F. Roesch: I think leadership transcends sectors. I believe courage, listening, willingness to learn, to take advice and be able to admit when you don’t have the answers are some of the primary skills of a successful leader. Putting people first – our patients, our staff, our families – and remembering that people are our most valuable resource is important to me.
T. Stepanuik: Please share what prompted you to take on the reigns as ACHE Canadian Chapter Board chair?
F. Roesch: ACHE has always been there for me. One of our faculty members, Dr. Greer Gay, encouraged us to be active in ACHE. We started a student chapter at The University of Memphis and I was the secretary. I was then the president and after graduating, joined ACHE as a staff member as the Stuart A. Wesbury Jr. Postgraduate Fellow. I have taken various roles in ACHE over the years and always enjoyed being active in our professional association. A vibrant chapter requires members to be active and give of their time and talents. Contributing to our chapter has been a great experience and it is a privilege to serve. I have met so many incredible leaders here in the Canadian Chapter and I have reaped a great return on this investment!
T. Stepanuik: How has the ACHE been integral in your leadership?
F. Roesch: When I look back on my career to date, almost all of my mentors have been part of ACHE. It wasn’t by design, though it has become clear to me that the values we hold as a professional association resonate with me. Being an active part of ACHE has contributed greatly to the leader I am today. When I was just starting my career, my ACHE colleagues cheered me on, opened doors and coached me. When I was ready to move from manager to leader, the Executive Program was a formative program for my transition. The friends I have made through ACHE have been there to support me through the rough spots – both professionally and personally. I can’t imagine not being part of ACHE.

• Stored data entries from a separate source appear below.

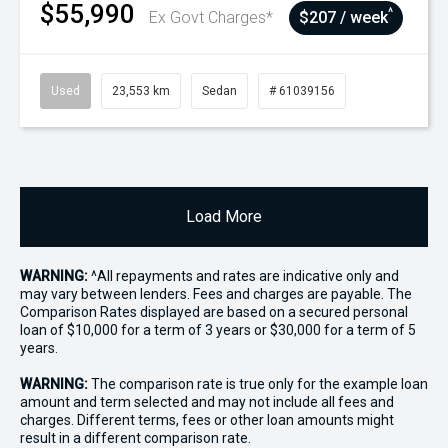
$55,990
^
Ex Govt Charges*
$207 / week
Used
23,553 km
Sedan
# 61039156
Load More
WARNING:
^All repayments and rates are indicative only and
may vary between lenders. Fees and charges are payable. The
Comparison Rates displayed are based on a secured personal
loan of $10,000 for a term of 3 years or $30,000 for a term of 5
years.
WARNING:
The comparison rate is true only for the example loan
amount and term selected and may not include all fees and
charges. Different terms, fees or other loan amounts might
result in a different comparison rate.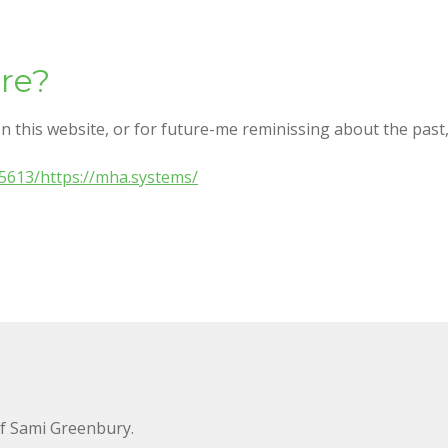
re?
n this website, or for future-me reminissing about the past, 
5613/https://mha.systems/
of Sami Greenbury.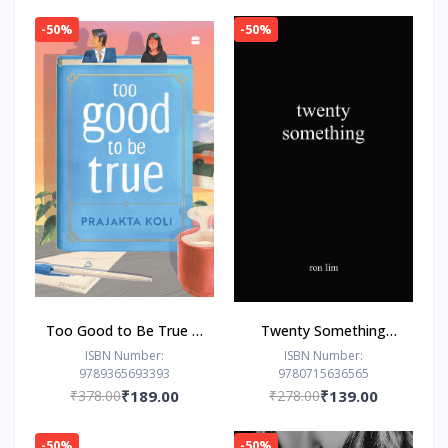
-50%
-50%
Too Good to Be True : -
Twenty Something
Paperback – - by
Paperback –by Ron Lim
ISBN Number:
ISBN Number:
9789365693393
9780715636565
Prajakta Koli (Author)
(Author)
₹378.00
₹189.00
₹278.00
₹139.00
-50%
-50%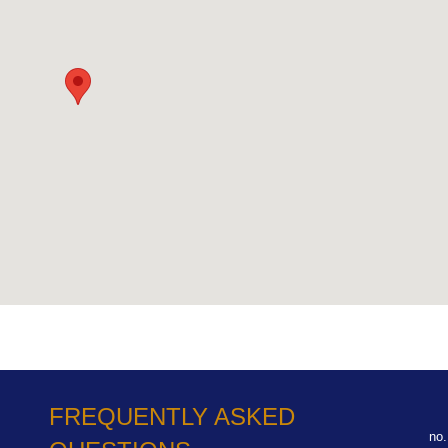
FREQUENTLY ASKED
no.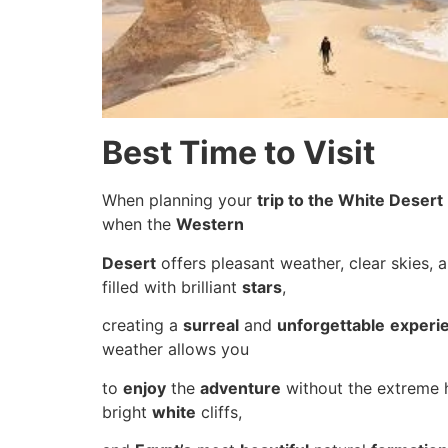
Best Time to Visit
When planning your
trip to the White Desert
when the
Western
Desert
offers pleasant weather, clear skies, 
filled with brilliant
stars
,
creating a
surreal
and
unforgettable
experi
weather allows you
to
enjoy
the
adventure
without the extreme 
bright
white
cliffs,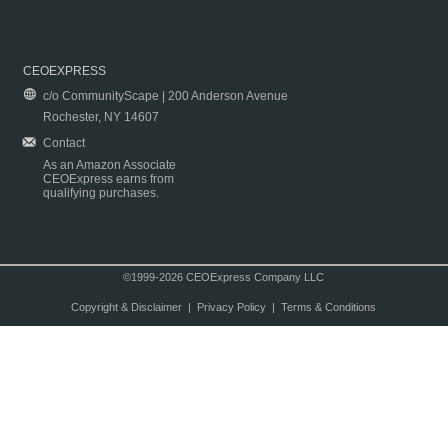
CEOEXPRESS
c/o CommunityScape | 200 Anderson Avenue
Rochester, NY 14607
Contact
As an Amazon Associate
CEOExpress earns from
qualifying purchases.
©1999-2026 CEOExpress Company LLC
Copyright & Disclaimer
|
Privacy Policy
|
Terms & Conditions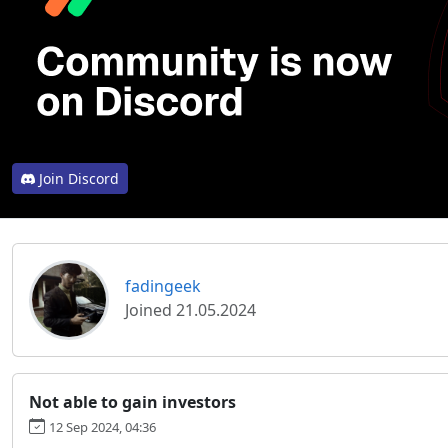
Join Discord
fadingeek
Joined 21.05.2024
Not able to gain investors
12 Sep 2024, 04:36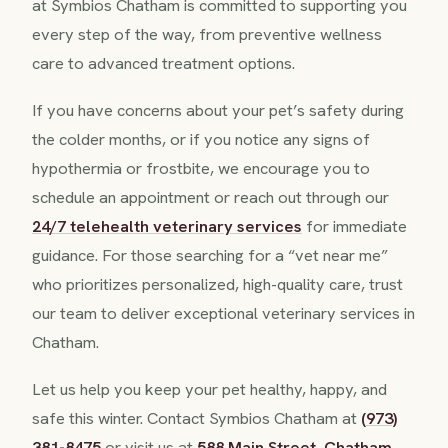
at Symbios Chatham is committed to supporting you
every step of the way, from preventive wellness
care to advanced treatment options.
If you have concerns about your pet’s safety during
the colder months, or if you notice any signs of
hypothermia or frostbite, we encourage you to
schedule an appointment or reach out through our
24/7 telehealth veterinary services
for immediate
guidance. For those searching for a “vet near me”
who prioritizes personalized, high-quality care, trust
our team to deliver exceptional veterinary services in
Chatham.
Let us help you keep your pet healthy, happy, and
safe this winter. Contact Symbios Chatham at
(973)
381-8475
or visit us at
588 Main Street, Chatham,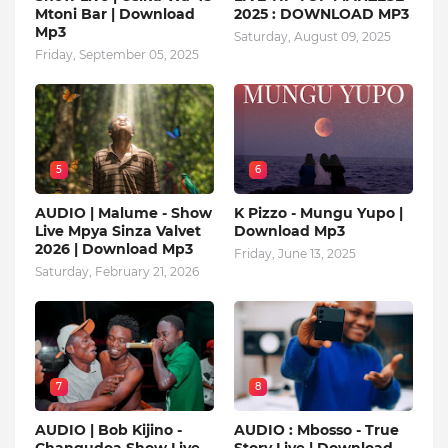
Mtoni Bar | Download
2025 : DOWNLOAD MP3
Mp3
Saturday, August 09, 2025
Friday, September 05, 2025
5
6
AUDIO | Malume - Show
K Pizzo - Mungu Yupo |
Live Mpya Sinza Valvet
Download Mp3
2026 | Download Mp3
Friday, June 13, 2025
Saturday, February 21, 2026
7
8
AUDIO | Bob Kijino -
AUDIO : Mbosso - True
Changudoa Show Live
Story Live | Download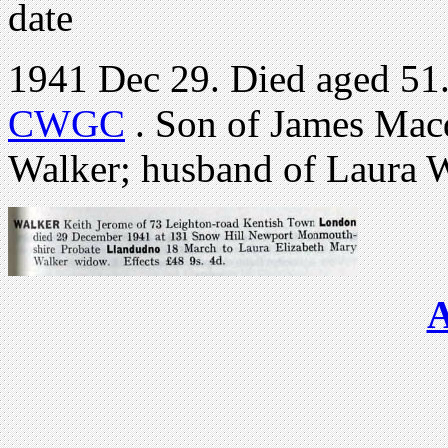
date
1941 Dec 29. Died aged 51.
CWGC
. Son of James Mac
Walker; husband of Laura W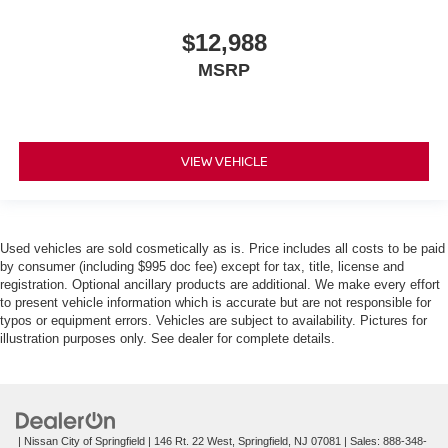
$12,988
MSRP
VIEW VEHICLE
Used vehicles are sold cosmetically as is. Price includes all costs to be paid
by consumer (including $995 doc fee) except for tax, title, license and
registration. Optional ancillary products are additional. We make every effort
to present vehicle information which is accurate but are not responsible for
typos or equipment errors. Vehicles are subject to availability. Pictures for
illustration purposes only. See dealer for complete details.
| Nissan City of Springfield
|
146 Rt. 22 West,
Springfield,
NJ
07081
| Sales:
888-348-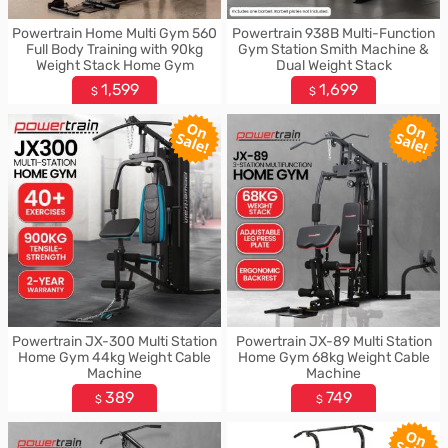
Powertrain Home Multi Gym 560
Powertrain 938B Multi-Function
Full Body Training with 90kg
Gym Station Smith Machine &
Weight Stack Home Gym
Dual Weight Stack
1,599
1,699
$
$
Powertrain JX-300 Multi Station
Powertrain JX-89 Multi Station
Home Gym 44kg Weight Cable
Home Gym 68kg Weight Cable
Machine
Machine
389
749
$
$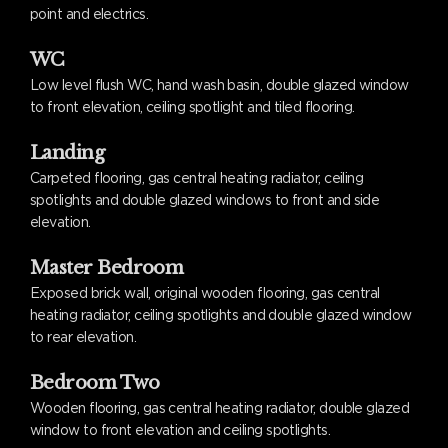
point and electrics.
WC
Low level flush WC, hand wash basin, double glazed window
to front elevation, ceiling spotlight and tiled flooring.
Landing
Carpeted flooring, gas central heating radiator, ceiling
spotlights and double glazed windows to front and side
elevation.
Master Bedroom
Exposed brick wall, original wooden flooring, gas central
heating radiator, ceiling spotlights and double glazed window
to rear elevation.
Bedroom Two
Wooden flooring, gas central heating radiator, double glazed
window to front elevation and ceiling spotlights.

T. Stepanuik: As an active mentor and leader in the field of healthcare management, you have been extensively involved with ACHE. What advice do you give to early careerists with respect to involvement in ACHE?
F. Roesch: Put your hand up, get involved, offer your time and your talents. What you gain will be more than you can imagine. Your relationship with ACHE is like any other relationship. There is give and take, learning and sharing, and sacrifices too. If you are willing to put in the time and the effort to be an active member, you will meet mentors, friends and people who inspire you. You will also broaden your professional network and contribute to the next generation of healthcare leaders as you grow. Seeing them grow and succeed is a reward all of its own.
Frances has been a Fellow of ACHE since 2007. In her current role as Executive Director and Privacy Officer with Queen Square Doctors, a large family practice group in Brampton, Ontario, Frances makes good use of her master of health administration, as well as a Certificate in Health Law from Osgoode Hall. In addition to her role as Chair of Board of the Canadian Chapter of ACHE, Frances is also Treasurer of the Board of Directors at De dwa da dehs nyes Aboriginal Health Centres in Brantford and Hamilton. Frances and her husband Glen have two children, a son (grade 10) and a daughter (grade 7).